Das System der demokratischen Widersprüche #3
Wie faschistische Staatsauffassung in die Demokratie der Nachkriegsordnung nahtlos überführt werden konnte, lässt sich gut ablesen an einem der wenigen Denker des «geistigen Wiederaufbaus» nach 1945, der, obgleich nicht emigriert, die Zusammenarbeit mit den Nazis verweigert hatte: Theodor Litt (1880-1962). Er war ein führender Repräsentant des von der Weimarer Zeit über das Dritte Reich bis weit in die unmittelbare Vergangenheit vorherrschenden, sich geisteswissenschaftlich nennenden Historismus.
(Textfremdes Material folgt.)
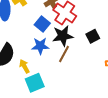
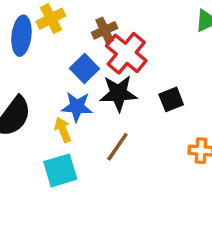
brown line: (64, 54) -> (117, 147), moved
yellow arrow: (24, 66) -> (63, 130), moved

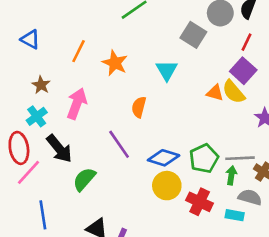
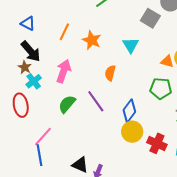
brown star: (41, 85) -> (25, 67), moved
black arrow: (59, 149) -> (31, 51), moved
blue diamond: (164, 158) -> (129, 111), turned -70
green pentagon: (204, 158) -> (161, 88), moved, turned 30
pink line: (28, 172) -> (43, 136), moved
green semicircle: (84, 179) -> (67, 104), moved

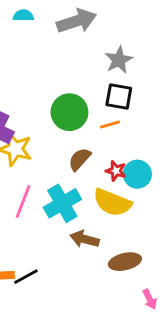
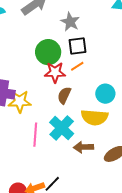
green circle: (69, 112) -> (48, 52), moved
red star: (116, 171) -> (55, 72), moved, size x1.5

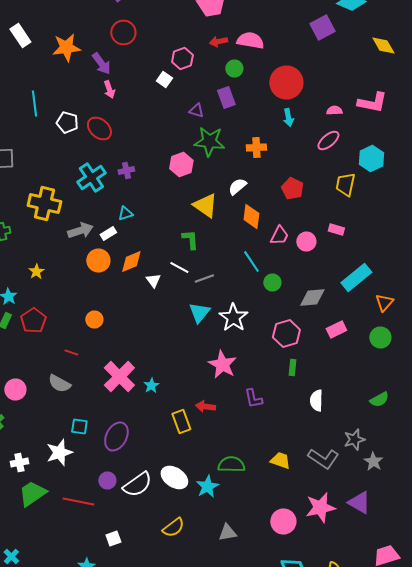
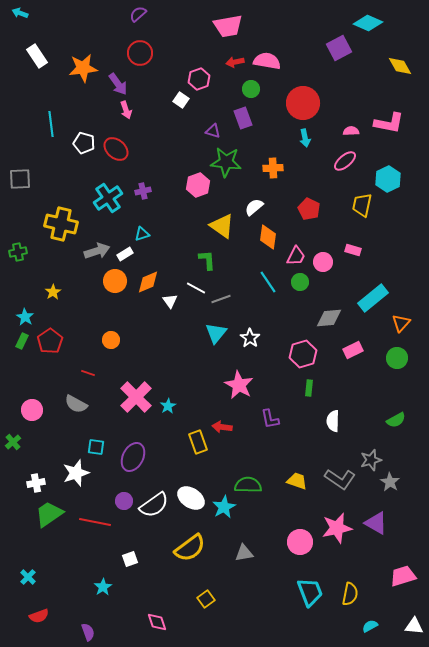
green circle: (272, 282) -> (300, 282), moved
white star: (233, 318) -> (250, 338), size x0.7
yellow semicircle: (173, 528) -> (190, 548), size x1.4

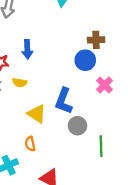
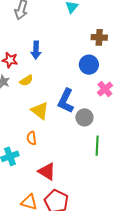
brown cross: (96, 40) -> (99, 37), moved
yellow semicircle: (20, 83) -> (26, 80), turned -48
gray circle: (77, 126) -> (84, 117), moved

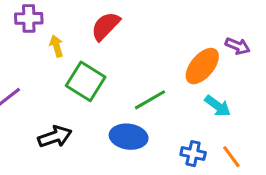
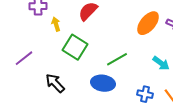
orange ellipse: (202, 66) -> (148, 23), moved
black arrow: (55, 137) -> (55, 83), turned -115

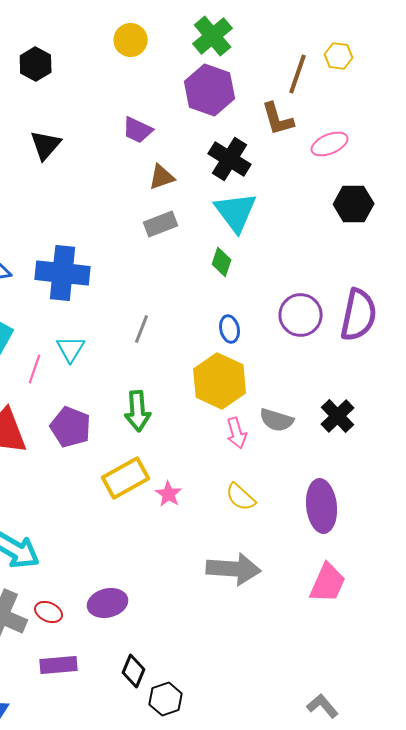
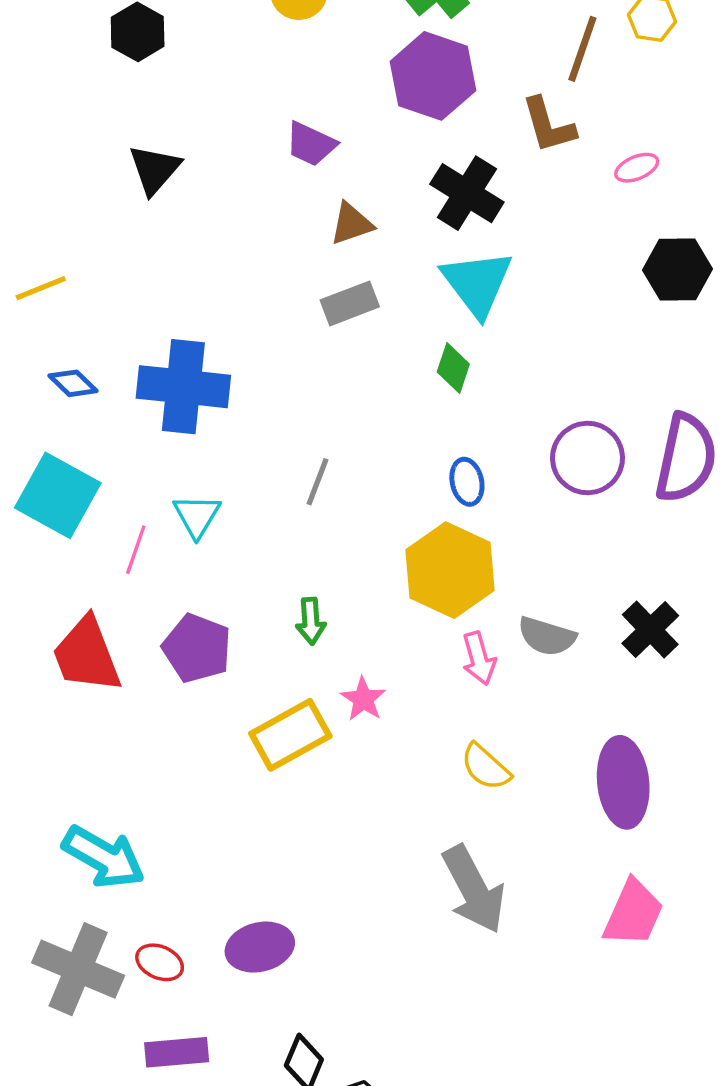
pink ellipse: (330, 144) -> (637, 168), size x0.7
green arrow: (138, 411) -> (311, 621), size x0.7
pink star: (169, 494) -> (363, 699), moved
gray arrow: (234, 569) -> (474, 889), turned 58

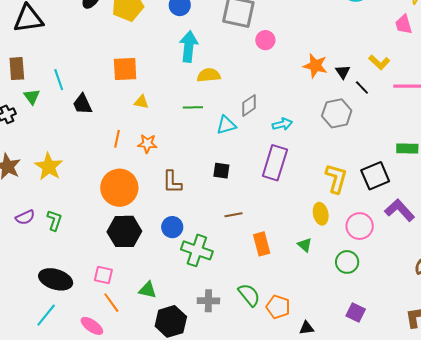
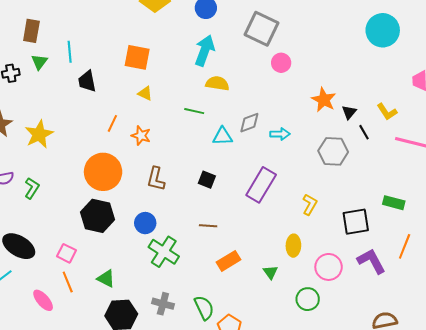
cyan arrow: (282, 124) -> (280, 134), moved
yellow L-shape: (336, 179) -> (310, 204), moved, size x0.7
orange rectangle: (262, 244) -> (229, 261), turned 60

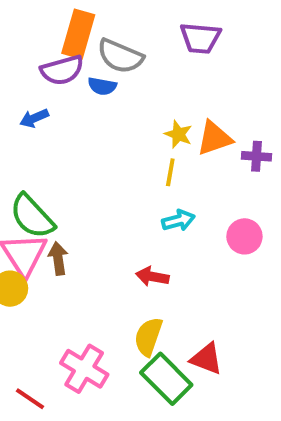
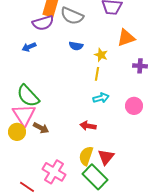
blue semicircle: (102, 86) -> (76, 46), moved
orange triangle: (214, 138) -> (126, 38), moved
brown arrow: (58, 258) -> (41, 128), moved, turned 126
red triangle: (206, 359) -> (106, 157), moved, turned 48

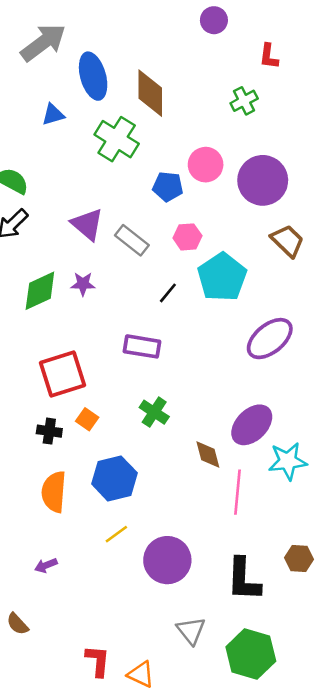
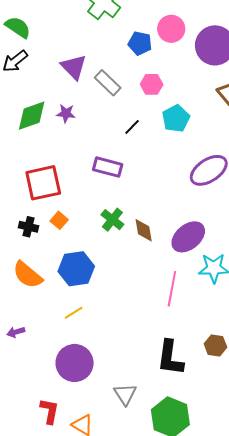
cyan pentagon: (222, 277) -> (176, 118), size x0.7
brown diamond: (208, 454) -> (144, 230), moved
orange semicircle: (54, 492) -> (28, 275), turned -60
purple circle: (167, 560) -> (75, 363), moved

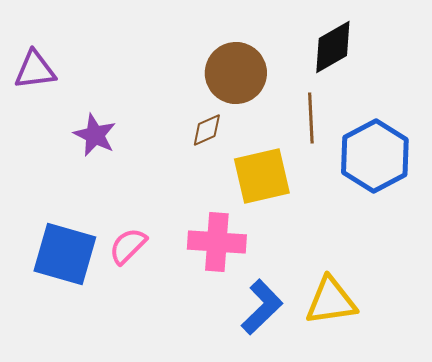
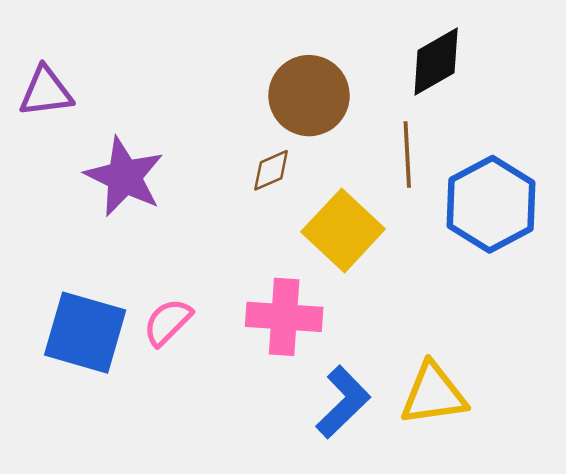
purple star: (95, 135) -> (124, 177), size x1.4
yellow square: (262, 176) -> (343, 230), turned -34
Als Litt in «Staatsgewalt und Sittlichkeit» 1942 – erstmals 1948 veröffentlicht – den Nationalsozialismus als Unrecht ablehnen will, muss er wenigstens indirekt zugeben, dass er dafür kein Kriterium besitze. Sein Dilemma: Sollensfragen seien nicht durch allgemeingültige Überlegungen zu lösen, sondern müssten aus der Geschichte «herausgelesen» werden. In der Politik sei die historische Instanz der Entscheidung die Gewalt, weil erst siegreiche Gewalt zwischen gebotener und verbotener Gewaltausübung unterscheide.
Damit wird Kritik unmöglich. Litt bleibt nur die theoretisch unbegründete, ohnmächtige, ja rein willkürliche Empörung, dass Nationalsozialismus nicht sein solle.
Litt ändert seine Haltung nicht. 1958 wettert er gegen die «Staatsfremdheit oder Staatsfeindschaft» der liberalen Auffassung Humboldts, die den Staat zum «Mittel» degradiere und ihm den «Eigenwert» abspreche. Eine «beschränkte Wirksamkeit» des Staats gäbe es nicht, denn «sein Leben pulsiert in jedem Akt des Denkens, Wollens und Handelns»: Gewalt sei nicht bloß notwendig, um «Ordnungsbrecher, Rechtsbrecher und Friedensbrecher» abzuwehren, sondern auch, um angesichts divergierender Ideen zum Gemeinschaftsleben die «Herstellung der Einheit» zu bewirken.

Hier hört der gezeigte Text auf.